According to recent statistics, 20 percent of the Canadian population will suffer from some form of mental illness. These television show producers have managed to incorporate characters which encompass the multi-level dimensions of the human element. People gravitate towards more relatable characters, and shows like Bojack Horseman, Lady Dynamite, Girls and Rick and Morty have zeroed in on this technique to incorporate what has become somewhat of a taboo subject, to their advantage.

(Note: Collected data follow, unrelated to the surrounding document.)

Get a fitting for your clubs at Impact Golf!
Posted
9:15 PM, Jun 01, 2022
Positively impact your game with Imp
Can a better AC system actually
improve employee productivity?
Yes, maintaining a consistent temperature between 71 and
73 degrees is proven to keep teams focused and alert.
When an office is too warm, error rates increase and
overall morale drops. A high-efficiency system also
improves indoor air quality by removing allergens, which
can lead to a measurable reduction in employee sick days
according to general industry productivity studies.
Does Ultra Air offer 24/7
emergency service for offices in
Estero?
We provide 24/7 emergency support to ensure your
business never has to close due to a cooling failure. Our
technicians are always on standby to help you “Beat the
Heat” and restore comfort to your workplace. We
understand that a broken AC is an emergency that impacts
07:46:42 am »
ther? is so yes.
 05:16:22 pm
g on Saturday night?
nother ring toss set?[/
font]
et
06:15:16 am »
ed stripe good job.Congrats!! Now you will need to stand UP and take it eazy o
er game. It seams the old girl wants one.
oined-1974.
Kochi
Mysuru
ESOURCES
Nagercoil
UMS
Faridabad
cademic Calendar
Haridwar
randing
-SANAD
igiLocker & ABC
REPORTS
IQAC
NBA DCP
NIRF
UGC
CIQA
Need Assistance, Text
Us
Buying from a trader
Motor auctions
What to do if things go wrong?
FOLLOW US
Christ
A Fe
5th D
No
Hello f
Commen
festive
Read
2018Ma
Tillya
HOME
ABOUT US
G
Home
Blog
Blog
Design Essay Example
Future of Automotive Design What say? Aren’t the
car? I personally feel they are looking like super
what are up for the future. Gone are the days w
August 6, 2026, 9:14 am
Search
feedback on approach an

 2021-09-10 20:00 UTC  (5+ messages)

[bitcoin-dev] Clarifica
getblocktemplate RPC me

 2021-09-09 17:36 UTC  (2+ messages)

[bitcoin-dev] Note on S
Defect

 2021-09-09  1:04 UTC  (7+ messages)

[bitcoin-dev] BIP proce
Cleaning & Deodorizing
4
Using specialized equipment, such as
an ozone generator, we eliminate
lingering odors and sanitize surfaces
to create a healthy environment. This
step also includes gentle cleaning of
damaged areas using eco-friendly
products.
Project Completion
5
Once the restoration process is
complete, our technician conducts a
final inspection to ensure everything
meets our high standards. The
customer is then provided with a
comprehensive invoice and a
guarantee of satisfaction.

Bojack Horseman, being the most notorious out of the bunch, covers the life of a washed-up television star who once had big dreams for himself, but feels his best days are now behind him. One of the producers, Raphael Bob-Waksberg is quoted as saying that Bojack’s depression is multi-causal, there is no one thing from which his depression has stemmed. There is solace within the idea that depression is not a one-size-fits all kind of disorder and can manifest itself differently from one person to another. Watching these characters on television shows audiences the different faces of depression without over-exaggerating any one element of the disorder – something that is essential to lessening the stigma.
The Netflix original series Lady Dynamite offers the same sort of relatable main character. Marie Bamford’s real-life experience in mental institutions, gives the show an edge in comically navigating her character through the lens of Bipolar Disorder. The underlying theme may be that of mental illness but it is presented in such a way that it demonstrates to the audience that although mental illness may be present in her life, it does not define her as a person. The value associated with tackling such a tough subject in the public sphere is more than apparent. Preconceived notions tend to get thrown to the wayside when viewers are able to see that although these characters do have a mental illness, other dimensions to their personality are still present.
Perhaps most importantly, the audience that these shows are having the biggest effect on are those suffering themselves from mental illness, which can be extremely isolating. With mental illness being brought into light in such a creative way, it offers new hope for those suffering – those who have been forced to live in the shame of their disease for too long. Opening up a conversation surrounding what so many people shy away from discussing, highlights the positive ways in which fictional characters are able to lighten the burden of a heavy subject.